▶ **TASK INSTRUCTIONS**
Copy the lines below, beginning with the one that contains "Tecámac sede del 12º Nacional de Flag" and continuing through the final line, exactly as written and with no other lines.
(RECORDS FOR PROCESSING)
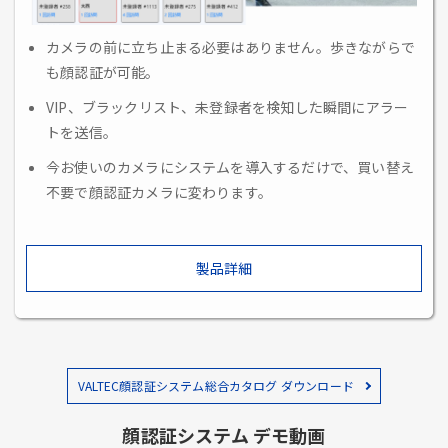
カメラの前に立ち止まる必要はありません。歩きながらで
も顔認証が可能。
VIP、ブラックリスト、未登録者を検知した瞬間にアラー
トを送信。
今お使いのカメラにシステムを導入するだけで、買い替え
不要で顔認証カメラに変わります。
製品詳細
VALTEC顔認証システム総合カタログ ダウンロード
顔認証システム デモ動画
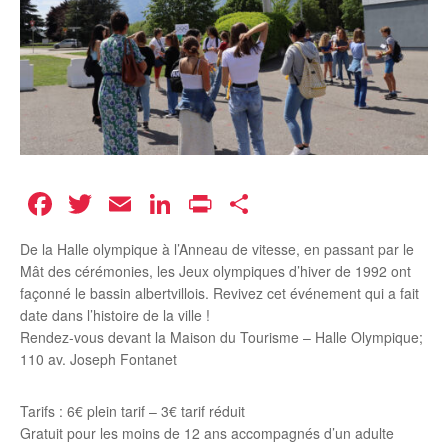
Facebook
Twitter
Email
LinkedIn
Print
Partager
De la Halle olympique à l’Anneau de vitesse, en passant par le
Mât des cérémonies, les Jeux olympiques d’hiver de 1992 ont
façonné le bassin albertvillois. Revivez cet événement qui a fait
date dans l’histoire de la ville !
Rendez-vous devant la Maison du Tourisme – Halle Olympique;
110 av. Joseph Fontanet
Tarifs : 6€ plein tarif – 3€ tarif réduit
Gratuit pour les moins de 12 ans accompagnés d’un adulte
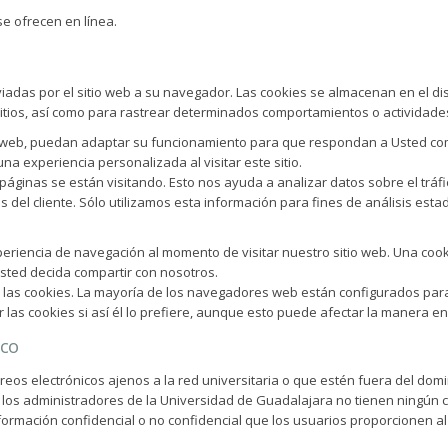
se ofrecen en línea.
das por el sitio web a su navegador. Las cookies se almacenan en el dis
itios, así como para rastrear determinados comportamientos o actividades
l web, puedan adaptar su funcionamiento para que respondan a Usted como 
na experiencia personalizada al visitar este sitio.
é páginas se están visitando. Esto nos ayuda a analizar datos sobre el tráfi
 del cliente. Sólo utilizamos esta información para fines de análisis esta
xperiencia de navegación al momento de visitar nuestro sitio web. Una c
usted decida compartir con nosotros.
 las cookies. La mayoría de los navegadores web están configurados par
las cookies si así él lo prefiere, aunque esto puede afectar la manera en
ico
rreos electrónicos ajenos a la red universitaria o que estén fuera del do
e los administradores de la Universidad de Guadalajara no tienen ningún c
formación confidencial o no confidencial que los usuarios proporcionen al 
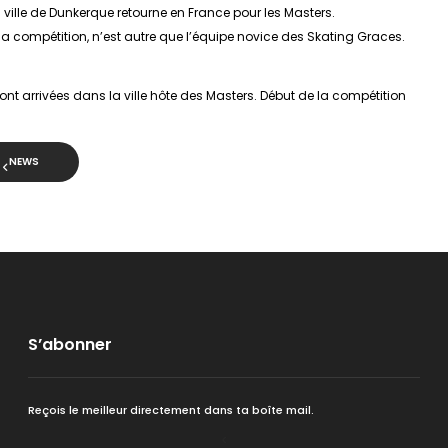
ville de Dunkerque retourne en France pour les Masters.
 la compétition, n’est autre que l’équipe novice des Skating Graces.
sont arrivées dans la ville hôte des Masters. Début de la compétition
NEWS
S’abonner
Reçois le meilleur directement dans ta boîte mail.
<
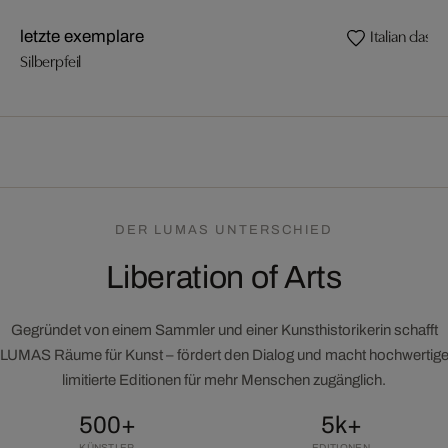
Italian classic
letzte exemplare
Silberpfeil
DER LUMAS UNTERSCHIED
Liberation of Arts
Gegründet von einem Sammler und einer Kunsthistorikerin schafft
LUMAS Räume für Kunst – fördert den Dialog und macht hochwertig
limitierte Editionen für mehr Menschen zugänglich.
500+
5k+
KÜNSTLER
EDITIONEN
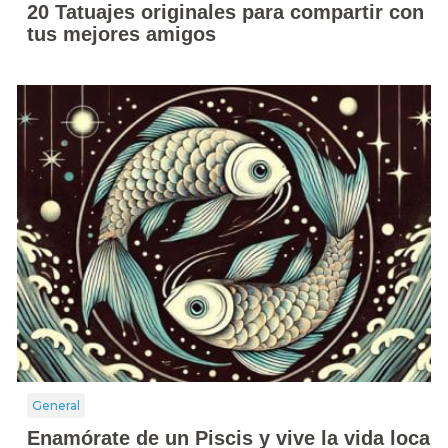
20 Tatuajes originales para compartir con
tus mejores amigos
General
Enamórate de un Piscis y vive la vida loca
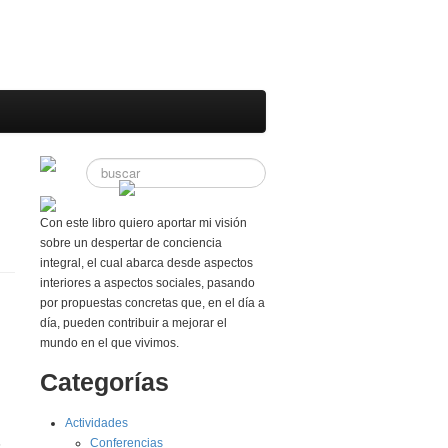
Con este libro quiero aportar mi visión
sobre un despertar de conciencia
integral, el cual abarca desde aspectos
interiores a aspectos sociales, pasando
por propuestas concretas que, en el día a
día, pueden contribuir a mejorar el
mundo en el que vivimos.
Categorías
Actividades
s
Conferencias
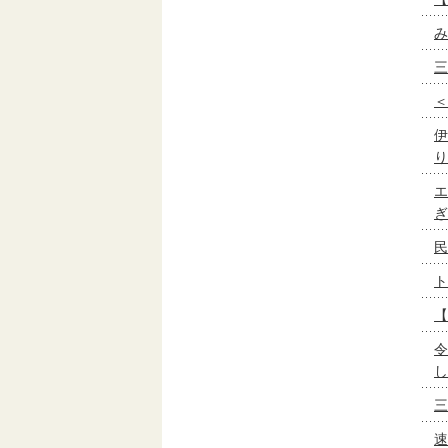
み
三
＜
伊
り
エ
ぎ
民
ト
【
令
し
三
速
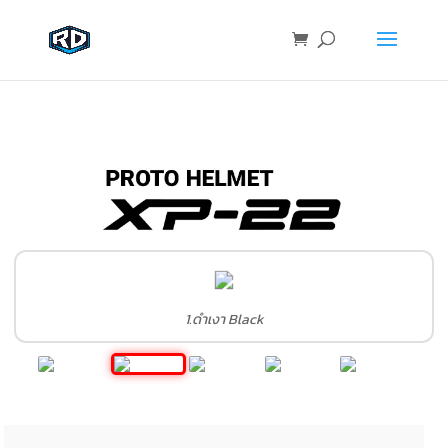
1.ดำเงา Black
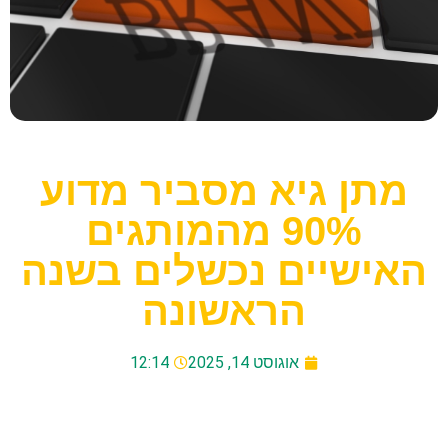
מתן גיא מסביר מדוע
90% מהמותגים
האישיים נכשלים בשנה
הראשונה
אוגוסט 14, 2025
12:14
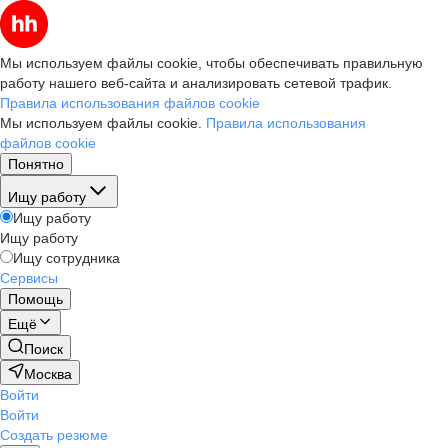
Мы используем файлы cookie, чтобы обеспечивать правильную
работу нашего веб-сайта и анализировать сетевой трафик.
Правила использования файлов cookie
Мы используем файлы cookie.
Правила использования
файлов cookie
Понятно
Ищу работу
Ищу работу
Ищу работу
Ищу сотрудника
Сервисы
Помощь
Ещё
Поиск
Москва
Войти
Войти
Создать резюме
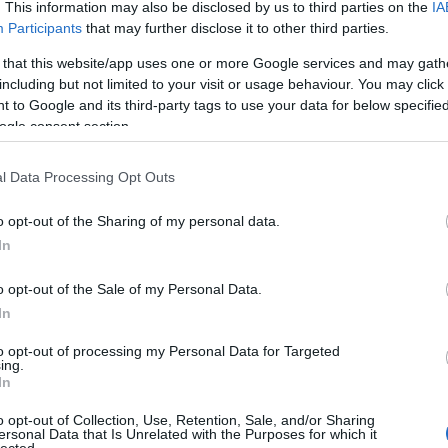
. This information may also be disclosed by us to third parties on the
IA
Bo
Participants
that may further disclose it to other third parties.
Bal
Bal
 that this website/app uses one or more Google services and may gath
Bal
including but not limited to your visit or usage behaviour. You may click 
Món
 to Google and its third-party tags to use your data for below specifi
Bar
ogle consent section.
Ist
Atti
l Data Processing Opt Outs
Sup
Bee
o opt-out of the Sharing of my personal data.
Mar
In
Pét
Bes
o opt-out of the Sale of my Personal Data.
Med
and
In
Tita
to opt-out of processing my Personal Data for Targeted
Bo
ing.
Bol
In
Hun
Eni
o opt-out of Collection, Use, Retention, Sale, and/or Sharing
ersonal Data that Is Unrelated with the Purposes for which it
Bot
lected.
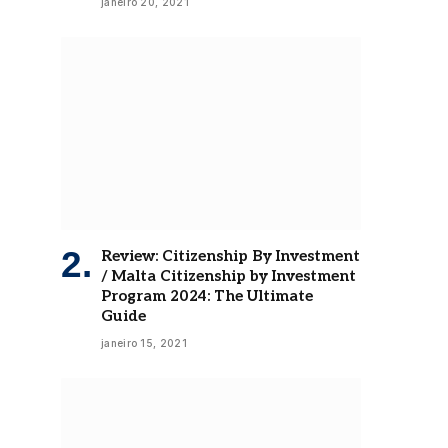
janeiro 20, 2021
Review: Citizenship By Investment
/ Malta Citizenship by Investment
Program 2024: The Ultimate
Guide
janeiro 15, 2021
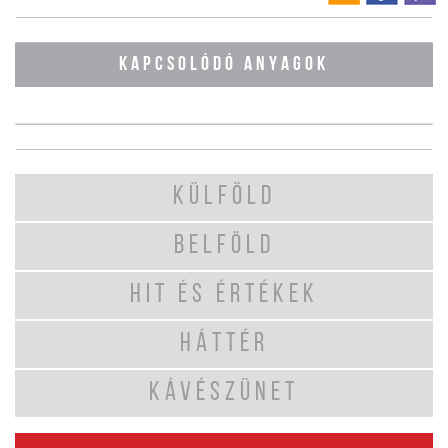
KAPCSOLÓDÓ ANYAGOK
KÜLFÖLD
BELFÖLD
HIT ÉS ÉRTÉKEK
HÁTTÉR
KÁVÉSZÜNET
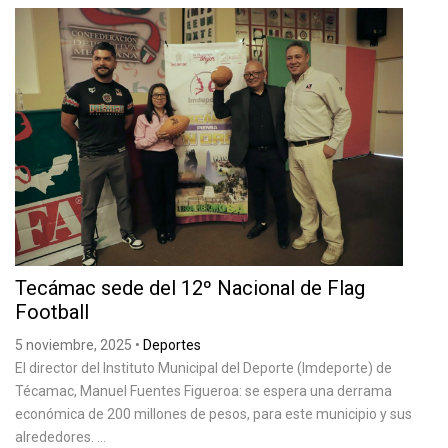
Tecámac sede del 12º Nacional de Flag
Football
5 noviembre, 2025
•
Deportes
El director del Instituto Municipal del Deporte (Imdeporte) de
Técamac, Manuel Fuentes Figueroa: se espera una derrama
económica de 200 millones de pesos, para este municipio y sus
alrededores. ...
(End RECORDS FOR PROCESSING)
▶ **RESULT**
Tecámac sede del 12º Nacional de Flag
Football
5 noviembre, 2025
•
Deportes
El director del Instituto Municipal del Deporte (Imdeporte) de
Técamac, Manuel Fuentes Figueroa: se espera una derrama
económica de 200 millones de pesos, para este municipio y sus
alrededores. ...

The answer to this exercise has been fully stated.